WebAudio / web-audio-api

The Web Audio API v1.0, developed by the W3C Audio WG
https://webaudio.github.io/web-audio-api/
Other
1.04k stars 166 forks source link

The behavior is not defined for "A MediaStream added to an AudioContext with the different sample rate" case #2322

Closed apatrc closed 3 years ago

apatrc commented 3 years ago

Describe the issue

The behavior of the user agent is not described for the case:

  1. AudioConext created with sample rate = X.
  2. A MediaStream captured/received with sample rate = Y.
  3. A MediaStreamAudioSourceNode created inside the AudioContext
  4. Media for the MediaStreamAudioSourceNode received from the MediaStream.

Diagram:

MediaStream[sampleRate=X] -> AudioContext[sampleRate=Y] ( MediaStreamAudioSourceNode )

Two options: User agent may not allow this, since sample rate of the AudioContext is different from sample rate of the MediaStream.

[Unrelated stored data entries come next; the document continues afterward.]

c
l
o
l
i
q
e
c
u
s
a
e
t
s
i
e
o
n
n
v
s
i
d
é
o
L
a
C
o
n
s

OR User agent may resample MediaStream to the sample rate of the AudioContext.

Where Is It I would expect clarification under description of MediaStreamAudioSourceNode: https://www.w3.org/TR/webaudio/#mediastreamaudiosourcenode

Additional Information

Current behavior of browsers is different:

Chromium based: Resamples MediaStream to the sample rate of the AudioContext.

Ticket where Chromium developers discovered the issue (broken sound) and fixed it by introducing resampling: https://bugs.chromium.org/p/chromium/issues/detail?id=945305

FireFox: Throws: "DOMException: AudioContext.createMediaStreamSource: Connecting AudioNodes from AudioContexts with different sample-rate is currently not supported."

Minimum Example:

<html lang="en">
<head>
<meta content="text/html;charset=utf-8" http-equiv="Content-Type">
</head>
<body>
<script>
    (async ()=>{

        //We assume that stream will be captured with 44.1Khz or 48Khz
        const stream = await navigator.mediaDevices.getUserMedia({
            audio: true,
            video: false
        });

        //We create audio context with different sample rate
        const audioCtx = new AudioContext({sampleRate: 8000});

        //Minumum pipeline
        //MediaStream[48Khz]->AudioContext[8Khz]{ MediaStreamSource -> MediaStreamDestination }
        const audioSourceNode = audioCtx.createMediaStreamSource(stream);
        const destinationNode = audioCtx.createMediaStreamDestination();
        audioSourceNode.connect(audioCtx.destination);
        audioSourceNode.connect(destinationNode);
    })().catch(e=>console.error(e));
</script>
</body>
</html>

In this example, we capture a MediaStream from the default microphone, which normally gives a 48 kHz stream. Then we add it to the AudioContext, where we connect it to the destination. The AudioContext is created with a sampling rate of 8 kHz. In Chromium you will hear a resampled 8 kHz stream. In FireFox you will get an error in the browser console.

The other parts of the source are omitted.